━━━ DATA FOR PROCESSING ━━━
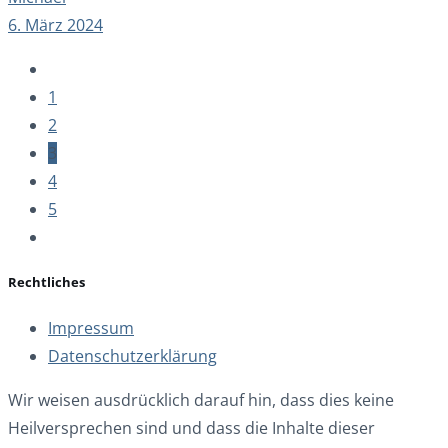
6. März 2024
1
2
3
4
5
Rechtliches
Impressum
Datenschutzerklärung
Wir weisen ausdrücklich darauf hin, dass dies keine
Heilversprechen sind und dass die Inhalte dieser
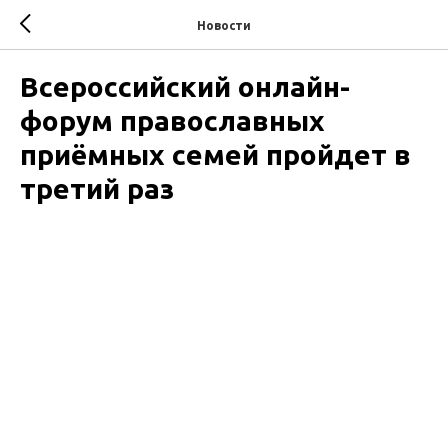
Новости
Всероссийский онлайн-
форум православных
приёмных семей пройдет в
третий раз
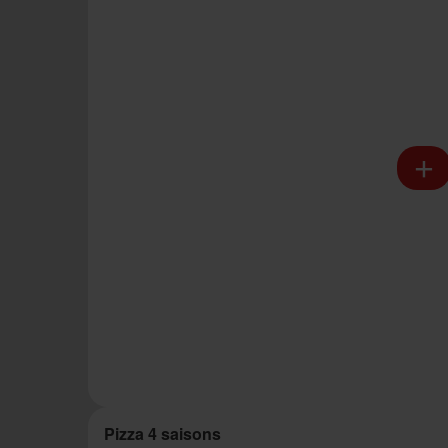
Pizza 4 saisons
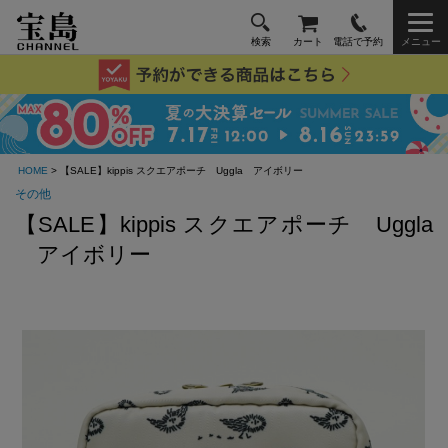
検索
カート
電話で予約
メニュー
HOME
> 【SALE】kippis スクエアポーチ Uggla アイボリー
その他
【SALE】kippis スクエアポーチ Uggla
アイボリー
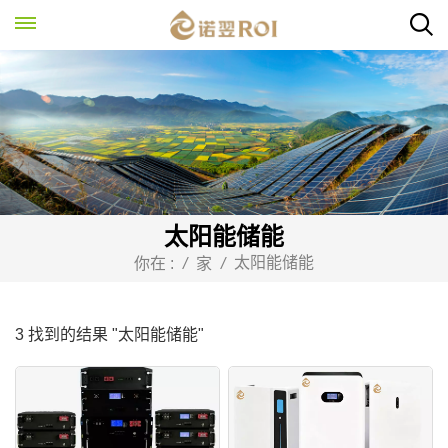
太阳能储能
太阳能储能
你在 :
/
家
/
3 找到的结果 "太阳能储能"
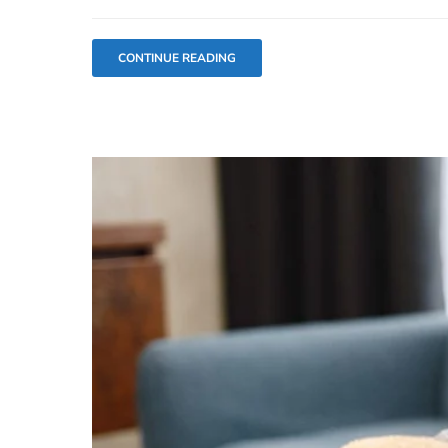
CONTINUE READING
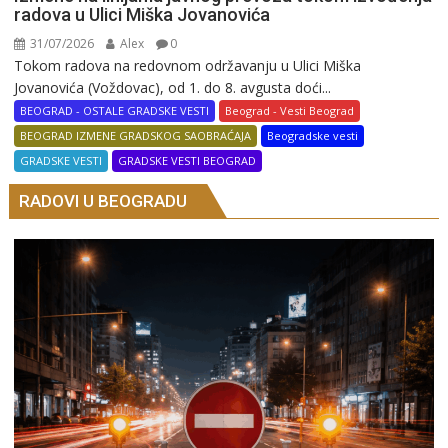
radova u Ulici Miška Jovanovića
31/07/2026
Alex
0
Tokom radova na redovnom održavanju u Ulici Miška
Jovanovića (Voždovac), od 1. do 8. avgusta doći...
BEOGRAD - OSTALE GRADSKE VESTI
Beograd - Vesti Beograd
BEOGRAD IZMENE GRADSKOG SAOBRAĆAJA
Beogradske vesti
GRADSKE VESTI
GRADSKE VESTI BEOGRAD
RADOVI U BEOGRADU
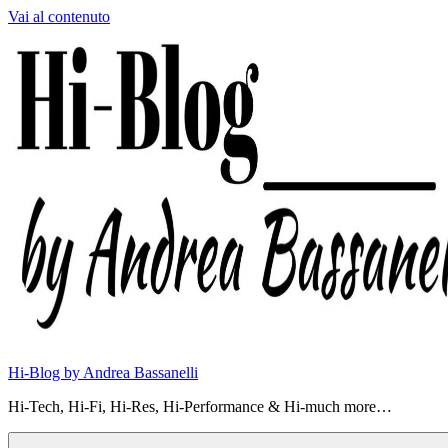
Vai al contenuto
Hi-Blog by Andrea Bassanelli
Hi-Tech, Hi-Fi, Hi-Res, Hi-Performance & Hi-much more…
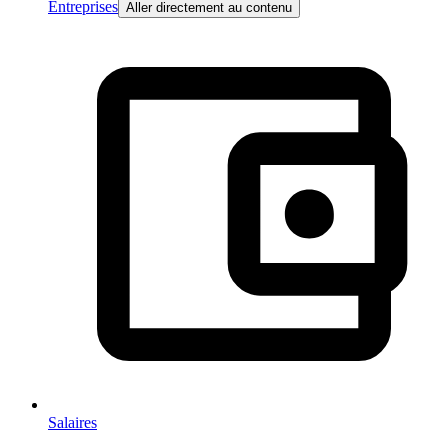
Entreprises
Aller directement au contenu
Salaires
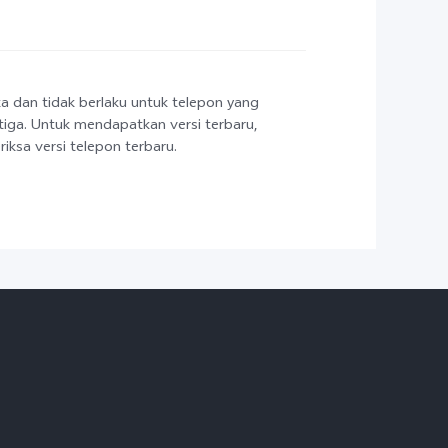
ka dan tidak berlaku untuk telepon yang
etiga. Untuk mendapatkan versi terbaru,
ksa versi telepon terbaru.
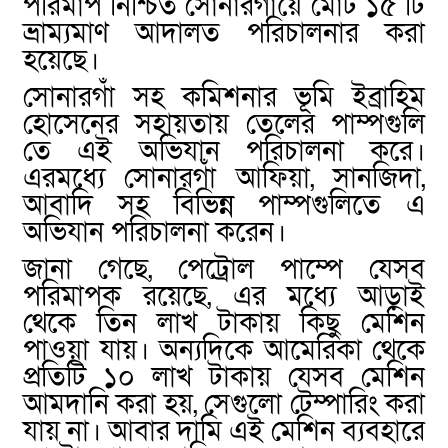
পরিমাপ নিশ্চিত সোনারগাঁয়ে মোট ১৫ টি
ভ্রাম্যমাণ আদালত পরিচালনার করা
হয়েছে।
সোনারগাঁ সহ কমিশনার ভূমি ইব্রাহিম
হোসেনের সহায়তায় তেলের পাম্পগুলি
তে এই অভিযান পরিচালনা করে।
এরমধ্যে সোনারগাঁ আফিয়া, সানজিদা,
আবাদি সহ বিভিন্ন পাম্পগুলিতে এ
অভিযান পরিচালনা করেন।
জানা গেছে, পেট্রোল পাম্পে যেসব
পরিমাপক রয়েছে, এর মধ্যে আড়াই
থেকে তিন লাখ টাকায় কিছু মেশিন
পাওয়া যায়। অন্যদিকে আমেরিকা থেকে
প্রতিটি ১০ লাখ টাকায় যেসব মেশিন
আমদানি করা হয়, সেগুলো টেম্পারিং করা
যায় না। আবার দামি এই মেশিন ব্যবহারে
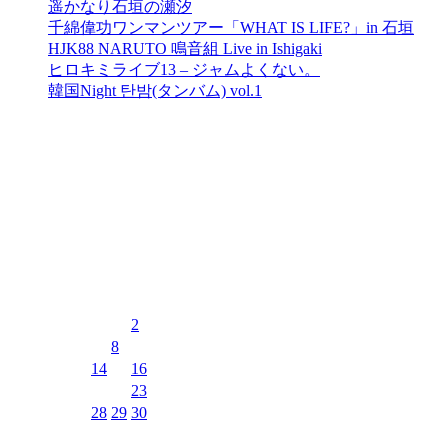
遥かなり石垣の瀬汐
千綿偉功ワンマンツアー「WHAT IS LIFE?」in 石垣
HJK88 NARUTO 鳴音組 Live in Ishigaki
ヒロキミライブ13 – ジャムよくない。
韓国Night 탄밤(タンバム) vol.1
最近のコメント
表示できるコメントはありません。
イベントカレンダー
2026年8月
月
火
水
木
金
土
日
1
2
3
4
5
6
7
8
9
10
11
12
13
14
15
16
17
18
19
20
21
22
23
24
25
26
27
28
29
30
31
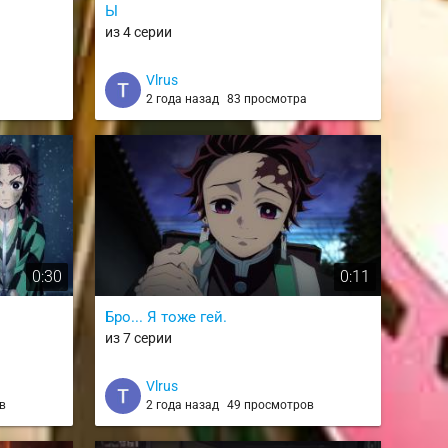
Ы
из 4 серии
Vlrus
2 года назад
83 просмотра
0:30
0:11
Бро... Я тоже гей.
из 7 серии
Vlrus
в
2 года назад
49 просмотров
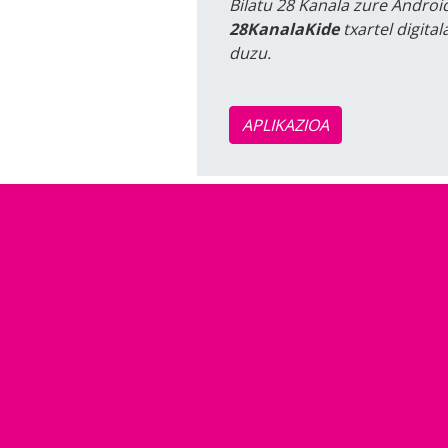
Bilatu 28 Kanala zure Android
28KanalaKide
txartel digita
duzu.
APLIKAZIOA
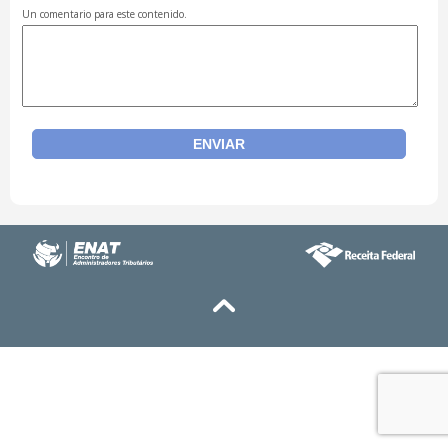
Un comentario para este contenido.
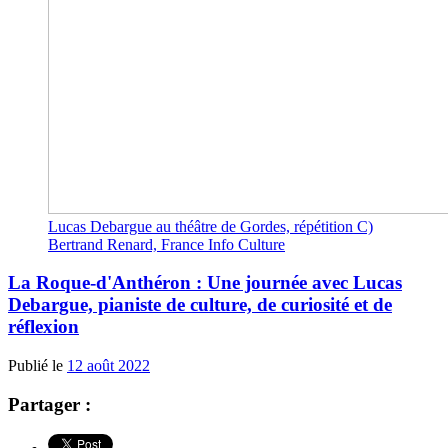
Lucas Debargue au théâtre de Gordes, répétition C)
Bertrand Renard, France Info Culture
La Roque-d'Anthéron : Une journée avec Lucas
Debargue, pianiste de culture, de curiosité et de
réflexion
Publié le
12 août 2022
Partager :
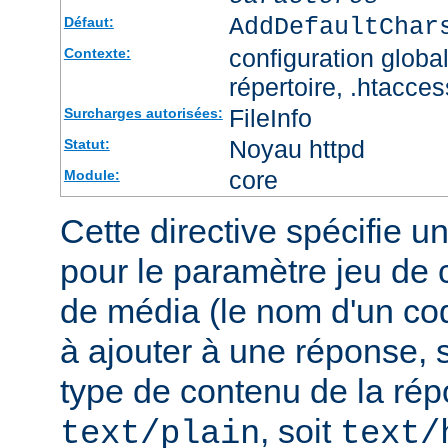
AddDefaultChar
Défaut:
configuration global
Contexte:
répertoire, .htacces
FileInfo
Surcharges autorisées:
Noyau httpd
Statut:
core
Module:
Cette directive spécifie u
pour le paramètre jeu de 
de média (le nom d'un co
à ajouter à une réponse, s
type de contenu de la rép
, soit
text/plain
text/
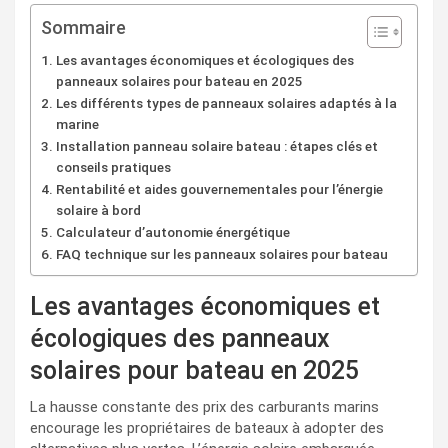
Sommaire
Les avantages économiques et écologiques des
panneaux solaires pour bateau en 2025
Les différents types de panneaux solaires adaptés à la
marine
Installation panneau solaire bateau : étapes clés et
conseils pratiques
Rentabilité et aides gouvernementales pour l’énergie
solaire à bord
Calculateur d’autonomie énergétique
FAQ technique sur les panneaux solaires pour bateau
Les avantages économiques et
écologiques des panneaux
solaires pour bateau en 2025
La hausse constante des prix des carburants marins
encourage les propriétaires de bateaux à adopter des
━━━
Reproduce the listing above exactly from the line containing "অভিযান পরিচালনা করেন।" up to and including the line containing "Lucas Debargue au", omitting any images and everything outside those lines.

অভিযান পরিচালনা করেন।
জানা গেছে, পেট্রোল পাম্পে যেসব
পরিমাপক রয়েছে, এর মধ্যে আড়াই
থেকে তিন লাখ টাকায় কিছু মেশিন
পাওয়া যায়। অন্যদিকে আমেরিকা থেকে
প্রতিটি ১০ লাখ টাকায় যেসব মেশিন
আমদানি করা হয়, সেগুলো টেম্পারিং করা
যায় না। আবার দামি এই মেশিন ব্যবহারে
遥かなり石垣の瀬汐
千綿偉功ワンマンツアー「WHAT IS LIFE?」in 石垣
HJK88 NARUTO 鳴音組 Live in Ishigaki
ヒロキミライブ13 – ジャムよくない。
韓国Night 탄밤(タンバム) vol.1
最近のコメント
表示できるコメントはありません。
イベントカレンダー
2026年8月
月
火
水
木
金
土
日
1
2
3
4
5
6
7
8
9
10
11
12
13
14
15
16
17
18
19
20
21
22
23
24
25
26
27
28
29
30
31
Ы
из 4 серии
Vlrus
2 года назад
83 просмотра
0:30
0:11
Бро... Я тоже гей.
из 7 серии
Vlrus
в
2 года назад
49 просмотров
Bilatu 28 Kanala zure Android
28KanalaKide
txartel digita
duzu.
APLIKAZIOA
Un comentario para este contenido.
Lucas Debargue au théâtre de Gordes, répétition C)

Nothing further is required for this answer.